None of that is what Wat Sukhat is famous for. It’s famous for a giant, deep-red swing structure, built in 1784, that sits out front. It used to be used in an annual ceremony. A bag of gold was suspended from a pole 75 feet high. Men would swing on the giant swing and try to get the gold. Several men died trying and the ceremony was banned in the 1930s.

That seems like a weird thing to have in front of a Buddhist temple, but there it was.

And with that, it was time to call it a day. I mean, what would have been the point in staying any longer now that they no longer suspend bags of gold from poles?

Aside

Eating Utensils

I read somewhere, I forget where, that here in Thailand they tend to use spoons as forks and forks as knives, and they don’t use knives at the table at all. So foods that North Americans (e.g., me) and Europeans would usually eat with a fork, they scoop up with a spoon.

Foods that need cutting are generally tender enough to be cut with a fork. Often, when I’d be expecting a knife I didn’t get one. In addition, a fork will be used as a pusher of food onto a spoon as a knife is used to do onto a fork back home.

They use chopsticks here, but only for noodle dishes.

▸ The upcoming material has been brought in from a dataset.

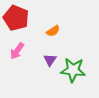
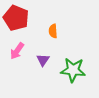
orange semicircle: rotated 120 degrees clockwise
purple triangle: moved 7 px left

In my experience so far, that variation in cutlery use seems to be generally true,

Despite knowing what the custom is here, I often catch myself using a fork like North Americans and Europeans use forks and using my spoon like a knife. It’s not intentional, I just naturally find myself using a fork like I would back home and substituting the only other available utensil for the missing knife.

And, if provided, I’ll use chopsticks for more than just the noodles on my plate. Again, it’s not on purpose. It’s just what feels natural for me, a non-Thai. I hope I’m not perpetrating any serious social faux pas. If so, should any Thai person read this, I deeply apologize if I ever unintentionally offended you.